Powerball jackpot grows to historic $1.5 billion in US

| Friday, January 15, 2016 - 13:18
First Published |
Powerball is the world's largest lottery

Powerball is the world's largest lottery

New York: If you have not heard about Powerball yet, this is the time to know about it. The world's largest lottery jackpot grew to a historic figure of over $1.5 billion because of continuing strong Powerball ticket sales in the US and there may be more winners, media reported on Thursday.
According to The New York Times, the winners will divide a jackpot that, based on final ticket sales, is worth $1.568 billion, with a cash option of $983.5 million, according to the North Carolina Education Lottery.
The winning numbers are 8, 27, 34, 4, 19 and the Powerball is 10. The odds of winning in Powerball are said to be one in 292.2 million, media reports said.
At least three winning tickets were sold in the record $1.5 billion Powerball jackpot on Wednesday and results from the other states were still coming in. 
According to the New York State lottery officials, the jackpot was not just the largest in Powerball history but also the largest of any lottery game in the US. 
One winning ticket was sold at a 7-Eleven in Chino Hills, California, Alex Traverso, a spokesman for that state's lottery, was quoted as saying in media reports.

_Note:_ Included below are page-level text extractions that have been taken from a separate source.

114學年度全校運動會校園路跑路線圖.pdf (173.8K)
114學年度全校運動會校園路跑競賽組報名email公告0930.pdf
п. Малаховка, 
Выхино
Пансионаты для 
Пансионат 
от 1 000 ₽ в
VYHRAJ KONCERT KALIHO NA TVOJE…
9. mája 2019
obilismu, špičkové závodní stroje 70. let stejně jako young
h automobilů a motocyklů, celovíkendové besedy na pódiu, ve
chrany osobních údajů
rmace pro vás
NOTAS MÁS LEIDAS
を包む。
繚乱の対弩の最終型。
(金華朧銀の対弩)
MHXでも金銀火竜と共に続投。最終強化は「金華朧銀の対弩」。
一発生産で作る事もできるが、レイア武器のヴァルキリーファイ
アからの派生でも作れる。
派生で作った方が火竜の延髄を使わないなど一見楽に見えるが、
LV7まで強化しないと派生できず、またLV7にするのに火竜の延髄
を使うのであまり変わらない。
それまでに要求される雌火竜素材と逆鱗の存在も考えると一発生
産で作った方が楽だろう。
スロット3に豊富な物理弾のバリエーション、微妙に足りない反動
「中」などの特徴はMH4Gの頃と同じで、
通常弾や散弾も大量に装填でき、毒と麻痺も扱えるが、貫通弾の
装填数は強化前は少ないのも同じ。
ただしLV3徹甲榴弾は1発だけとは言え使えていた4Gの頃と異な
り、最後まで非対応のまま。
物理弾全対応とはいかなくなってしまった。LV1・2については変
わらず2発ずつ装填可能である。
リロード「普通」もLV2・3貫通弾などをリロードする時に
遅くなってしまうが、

The person in Chino Hills had purchased a ticket with the winning combination drawn minutes earlier: 4-8-19-27-34 and the Powerball number 10.

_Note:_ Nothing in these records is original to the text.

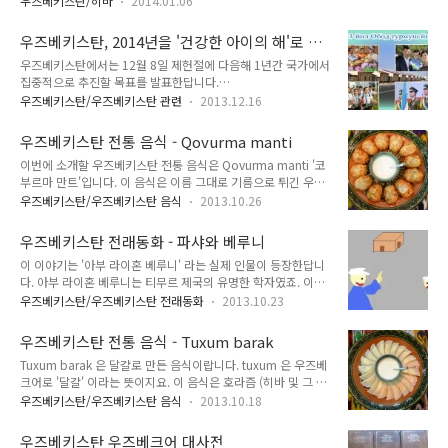
타슈켄트 시를 감싸고 있는 타슈켄트 주가 있답니다. 우리가 말하는 '타슈켄트..
우즈베키스탄/히바
2014.01.06
크기는 그다지 큰 편이 아닙니다. 이 미나렛의 높이는 10m, 하부 둘레는 3.3m 입니
다. 이 미나렛은 비록 작지만 위로 갈 수록 차차 지름이 줄어드는 형태와 상부에 샤라
우즈베키스탄, 2014년을 '건강한 아이의 해'로 발
파 지붕 처마 양식이 인상적이라고 합니다.
표
우즈베키스탄에서는 12월 8일 제헌절에 다음해 1년간 국가에서
집중적으로 추진할 목표를 발표한답니다.
http://zomzom.tistory.com/587 이번 해는 '번영하는 삶의
우즈베키스탄/우즈베키스탄 관련
2013.12.16
해' (Obod Turmush Yili)였지요. 출처 :
http://muloqot.uz/albums/photo/view/album_id/5126
우즈베키스탄 전통 음식 - Qovurma manti
9/photo_id/802613 올해는 21주년 제헌절이었지요. 아주 어
이번에 소개할 우즈베키스탄 전통 음식은 Qovurma manti '코
렸을 때만 해도 '소련' 이었는데, 벌써 우즈베키스탄이 독립한지
부르마 만트'입니다. 이 음식은 이름 그대로 기름으로 튀긴 우즈
꽤 되었다는 것이 신기하게 느껴지네요. 이번에도 발표했는데,
베키스탄 전통 만두랍니다. 이 음식에 대해 특별히 별도의 이름
2014년은 '건강한 아이의 해' (Sog’lom bola yili) 라고 발표했
우즈베키스탄/우즈베키스탄 음식
2013.10.26
은 없지요. 참고로 우즈베키스탄에서 기름에 볶거나 튀긴 것은
답니다. 올해와 내년은 가정의 평화에 집중하는 해이겠네요. 작
qovurma 라고 합니다. 우즈베키스탄 전통 국수인 라그몬도 앞
년 우즈베키스탄에 있었을 때 들은 이야기들을 토..
우즈베키스탄 전래동화 - 파샤와 베루니
에 qovurma 가 붙으면 '볶은 국수'가 되는 것이지요. 제가 가지
이 이야기는 '아부 라이혼 베루니' 라는 실제 인물이 등장한답니
고 있는 방법은 쪄낸 후 튀기는 방법으로 우리가 아는 지극히 평
다. 아부 라이혼 베루니는 티무르 제국의 유명한 학자였죠. 이런
범한 방법이랍니다. 하지만 원래 방법은 튀긴 후 쪄내는 것이라
유형의 이야기를 읽으며 드는 생각은 꼭 쓸 데 없는 질문으로 골
고 하네요. 만두 20개 만들기 위한 재료 만두 속 고기 (쇠고기 또
우즈베키스탄/우즈베키스탄 전래동화
2013.10.23
탕먹이려고 하는 윗사람이 있고, 그가 내는 질문에 대한 정답은
는 양고기) 400g 양파 400g 동물 지방 200g 소금 및 향신료 -
'내가 선택하지 않은 것' 이 아닐까 하는 것이랍니다. 단순 계산
취향에 따라 적당히 볶기 위한 기름 만두 피 밀가루 300g..
우즈베키스탄 전통 음식 - Tuxum barak
문제도 아니고 '내가 뭘 선택할지 맞추어봐라' 라고 물어보는데
Tuxum barak 은 달걀로 만든 음식이랍니다. tuxum 은 우즈베
그걸 뭔 수로 맞추어요. 진짜 이런 쓸 데 없는 질문은 하지 않는
크어로 '달걀' 이라는 뜻이지요. 이 음식은 호라즘 (히바 및 그 주
게 좋은 것 같아요. 어느 날, 파샤가 명성이 높은 학자인 아부 라
변), 부하라, 나보이 지역에서 주로 먹는 음식으로, 각 지역마다,
이혼 베루니를 시험해보고 싶었습니다. 그래서 그는 아부 라이혼
우즈베키스탄/우즈베키스탄 음식
2013.10.18
그리고 만드는 사람의 취향에 따라 만드는 법과 종류가 꽤 다양
베루니를 자기 앞으로 불렀습니다. "어디 말해보거라, 나는 문간
한 음식입니다. 부하라에서는 속에 토마토, 야채등을 집어넣고,
방에 있는 네 개의 문 중 어느 문을 통해 밖으로 나갈 수 있느
우즈베키스탄 우즈베크어 대사전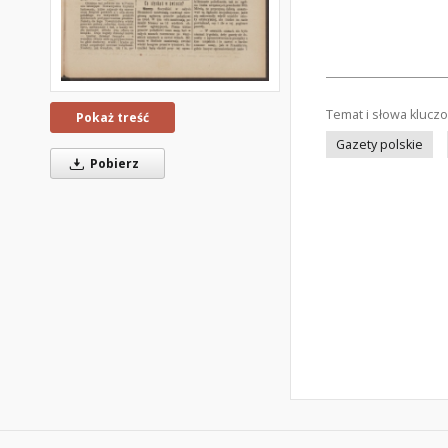
Temat i słowa klucz
Pokaż treść
Gazety polskie
Pobierz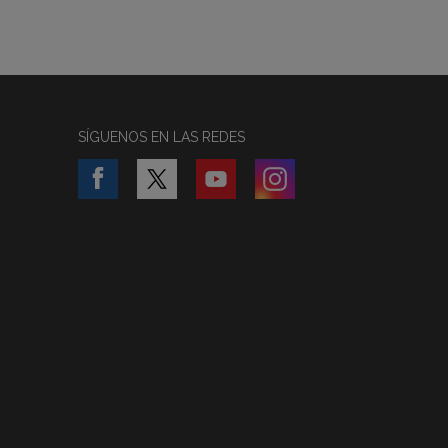
SÍGUENOS EN LAS REDES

The jackpot started at $40 million on November 7 and rolled over 19 times with no one matching all six numbers.
Tickets are for $2 but you can “upgrade” the ticket to something that increases the potential prize amounts. 
It’s called a “Power Play” and it costs an additional $1 per ticket. 
Without a winner, the jackpot would have increased to $2 billion, with a cash value of $1.24 billion, ahead of Saturday’s drawing, the Texas Lottery Commission posted on Twitter.
The $1.5 billion prize would be paid in annual payments over 29 years or the winner could opt for a lump-sum payment of $930 million.
Whoever wins will have to pay 39.6 percent of the prize in federal income taxes and any state taxes.